ÇÖLYAK HASTALARININ DİKKAT ETMESİ GEREKENLER

14 Mayıs 2025 Saat: 10:39
ÇÖLYAK HASTALARININ DİKKAT ETMESİ GEREKENLER
ÇÖLYAK HASTALARI, ÖMÜR BOYU GLUTENSİZ DİYETLE SAĞLIKLI YAŞAYABİLİR

Glutensiz beslenme günümüzde birçok kişi tarafından tercih edilen bir yaşam tarzına dönüşmüşken, aslında bu tercihin bazı bireyler için hayati bir zorunluluk olduğunu unutmamak gerekiyor. Çölyak hastalığı hakkında farkındalık yaratmak isteyen Bayındır İçerenköy Hastanesi Gastroenteroloji Uzmanı Doç. Dr. Tolga Şahin, bu hastalığın sadece sindirim sistemiyle sınırlı kalmayan, çok sayıda sistemi etkileyebilen ciddi bir otoimmün rahatsızlık olduğunu vurguladı.

Çölyak hastalığı; buğday, arpa, çavdar ve yulaf gibi tahıllarda bulunan gluten proteinine karşı bağışıklık sisteminin verdiği anormal yanıt sonucu ortaya çıkıyor. Genetik yatkınlığı olan bireylerde gelişen bu durum, ince bağırsağın özellikle duodenum ve proksimal jejunum bölgelerinde kalıcı hasara neden oluyor.
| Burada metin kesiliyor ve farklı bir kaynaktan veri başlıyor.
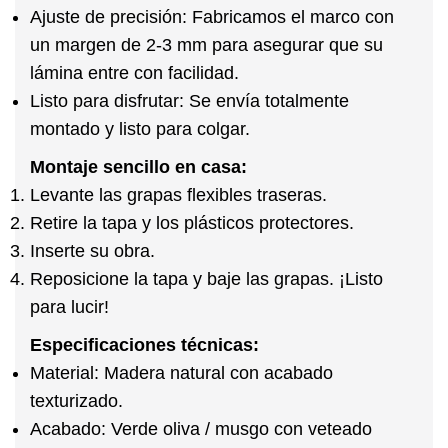
Ajuste de precisión:
Fabricamos el marco con
un margen de 2-3 mm para asegurar que su
lámina entre con facilidad.
Listo para disfrutar:
Se envía totalmente
montado y listo para colgar.
Montaje sencillo en casa:
Levante las grapas flexibles traseras.
Retire la tapa y los plásticos protectores.
Inserte su obra.
Reposicione la tapa y baje las grapas. ¡Listo
para lucir!
Especificaciones técnicas:
Material:
Madera natural con acabado
texturizado.
Acabado:
Verde oliva / musgo con veteado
Kadınlarda erkeklere oranla iki kat daha sık görülen çölyak hastalığı, birinci derece akrabalar arasında da 10 kat daha fazla risk taşıyor. Hastalığın bulaşıcı olmadığını vurgulayan Bayındır İçerenköy Hastanesi Gastroenteroloji Uzmanı Doç. Dr. Tolga Şahin, “Çölyak hastalığı genetik ve çevresel faktörlerin bir araya gelmesiyle ortaya çıkan bir tablodur. Tanı almış bireylerde mutlaka aile taraması yapılmalıdır” dedi.
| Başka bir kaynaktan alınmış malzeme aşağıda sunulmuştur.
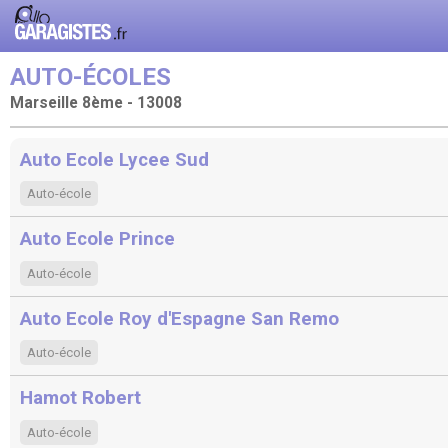
AUTO-ÉCOLES
Marseille 8ème - 13008
Auto Ecole Lycee Sud
Auto-école
Auto Ecole Prince
Auto-école
Auto Ecole Roy d'Espagne San Remo
Auto-école
Hamot Robert
Auto-école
BELİRTİLER GÖZDEN KAÇABİLİR

Hastalığın en yaygın belirtileri arasında yağlı, kötü kokulu ishal, kilo kaybı, karın şişkinliği, iştahsızlık ve demir eksikliği anemisi yer alıyor. Ancak çölyak hastalığının her bireyde aynı belirtileri göstermediğini belirten Gastroenteroloji Uzmanı Doç. Dr. Tolga Şahin, “Çölyak hastalığı, sadece sindirim sistemiyle sınırlı değildir. Baş ağrısı, yorgunluk, açıklanamayan infertilite, tekrarlayan düşükler, menstrüel düzensizlikler ve kemik erimesi gibi farklı sistemleri ilgilendiren belirtilerle de karşımıza çıkabilir” diyerek, hastalığın çok yönlü doğasına dikkat çekti.
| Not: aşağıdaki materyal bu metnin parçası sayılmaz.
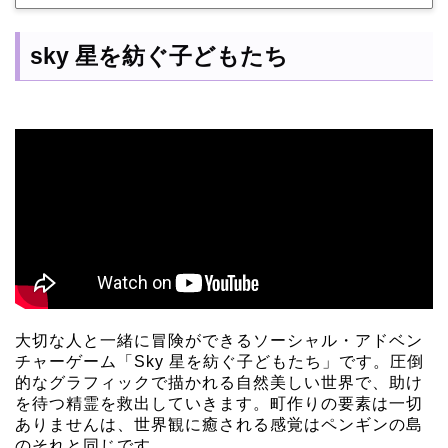
sky 星を紡ぐ子どもたち
大切な人と一緒に冒険ができるソーシャル・アドベン
チャーゲーム「Sky 星を紡ぐ子どもたち」です。圧倒
的なグラフィックで描かれる自然美しい世界で、助け
を待つ精霊を救出していきます。町作りの要素は一切
ありませんは、世界観に癒される感覚はペンギンの島
のそれと同じです。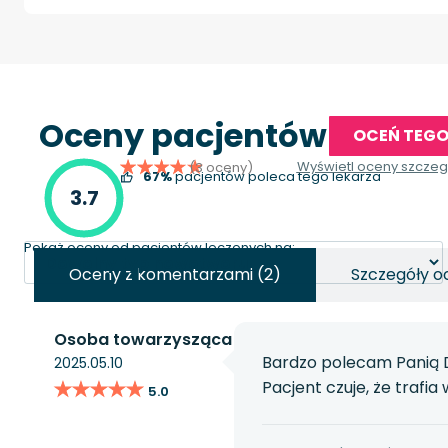
Oceny pacjentów
OCEŃ TEGO
Wyświetl oceny szcze
(3 oceny)
67%
pacjentów poleca tego lekarza
3.7
Pokaż oceny od pacjentów leczonych na:
Oceny z komentarzami (2)
Szczegóły o
Osoba towarzysząca
Bardzo polecam Panią D
2025.05.10
★★★★★
★★★★★
Pacjent czuje, że trafia
5.0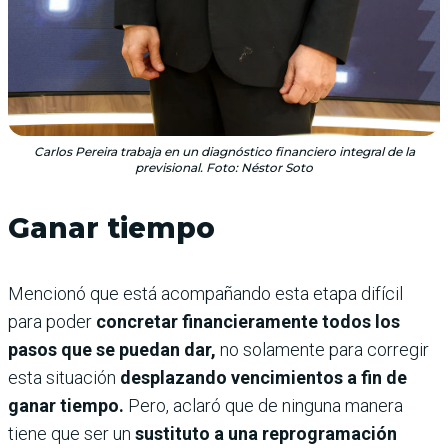
Carlos Pereira trabaja en un diagnóstico financiero integral de la
previsional. Foto: Néstor Soto
Ganar tiempo
Mencionó que está acompañando esta etapa difícil
para poder
concretar financieramente todos los
pasos que se puedan dar,
no solamente para corregir
esta situación
desplazando vencimientos a fin de
ganar tiempo.
Pero, aclaró que de ninguna manera
tiene que ser un
sustituto a una reprogramación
TANI SÜRECİ DETAYLI DEĞERLENDİRME GEREKTİRİYOR

Tanı sürecinde ilk aşama, klinik şüpheye neden olan semptomların değerlendirilmesiyle başlıyor. Ardından Anti-transglutaminaz, Anti-endomisyum, Anti-gliadin ve Anti-deamine gliadin gibi oto-antikor testleri yapılıyor. Ancak bu testlerin negatif çıkması, hastalığın olmadığı anlamına gelmiyor.

Tanıda altın standart ise endoskopiyle duodenumdan alınan biyopsi. İnce bağırsak dokusunda villuslarda atrofi, kript hiperplazisi ve intraepitelyal lenfosit artışı görülmesi, çölyak tanısını doğruluyor.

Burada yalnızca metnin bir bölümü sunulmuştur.